Si le patrimoine est défini par ce qu’il protège et les regards que l’on porte sur lui, il est également une “expérience” : “le patrimoine est aussi construit par la réception émotionnelle et corporelle qu’en font les personnes visées par sa fabrication”(Julie Deschepper). La notion “d’émotions patrimoniales”, popularisée par les travaux de Daniel Fabre synthétise cette idée.
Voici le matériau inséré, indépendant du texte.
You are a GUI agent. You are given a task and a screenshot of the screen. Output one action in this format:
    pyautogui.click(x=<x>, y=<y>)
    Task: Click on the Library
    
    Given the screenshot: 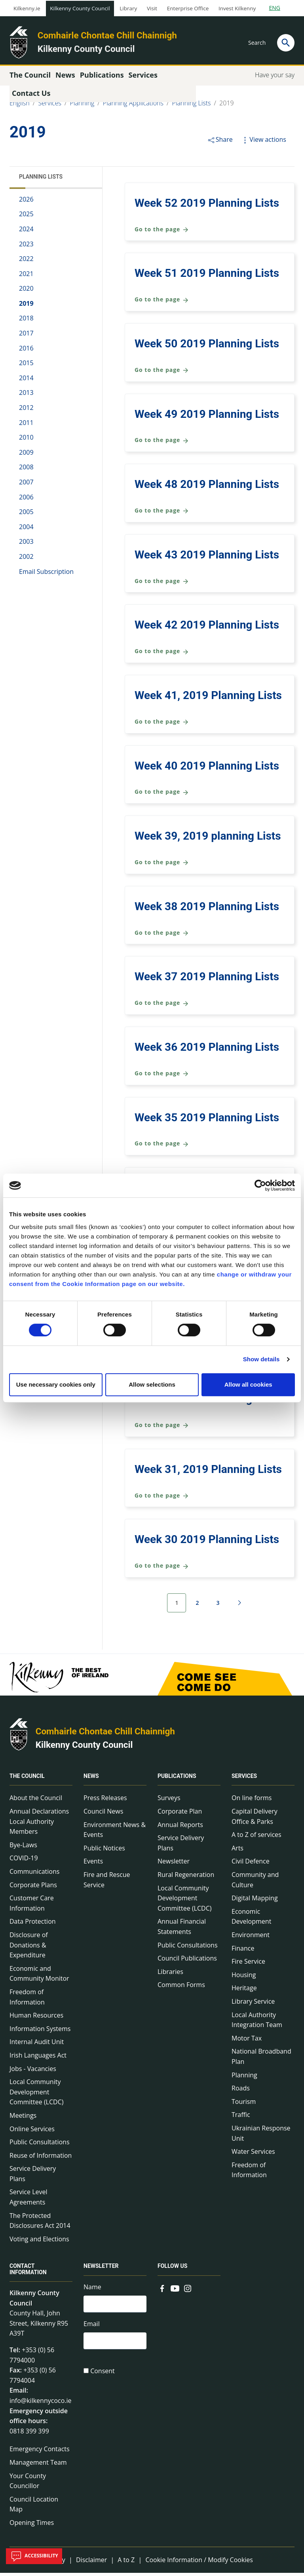 What is the action you would take?
    pyautogui.click(x=128, y=8)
Nathalie Heinich lui préfère l’expression “d’émotion patrimonialisante” qu’elle définit comme “une émotion collective partagées par des catégories d’acteurs variées (des experts aux profanes, des simples citoyens aux édiles), unis pour obtenir, non la préservation d’un édifice menacé - car ici rien n’est promis à la destruction - mais sa mise en valeur”. Pour elle, “le patrimoine mobilise une pluralité de registres émotionnels, eux-mêmes associés à la pluralité des valeurs dont ils sont l’indice”.
Pour Julie Deschepper, de cette pluralité d’émotions résulte une pluralité des discours sur le patrimoine. Les deux pôles principaux étant le discours dominant, conservateur et autorisé et le discours dominé, contestataire et conflictuel. Ces pôles ne sont pas exclusifs. Ils sont poreux à d’autres formes de discours plus ou moins autorisés, plus ou moins contestataires.
L’essentiel, pour Julie Deschepper, est de comprendre que le patrimoine est une notion floue, changeante, définie à la fois par le type d’objet patrimonialisé, le discours légitime qui fabrique le patrimoine, et les divergences d’expériences et de regards portés par chaque individu sur ce patrimoine. C’est parce que les objets patrimoniaux sont des lieux de conflits, réceptacles d’une pluralité de discours et d’expériences que ces statues contestées liées à l’esclavage et la colonisation font controverse. La conservation ou le retrait de ce patrimoine de l’espace public questionnent au regard de la définition même donnée au patrimoine, objet non identifié.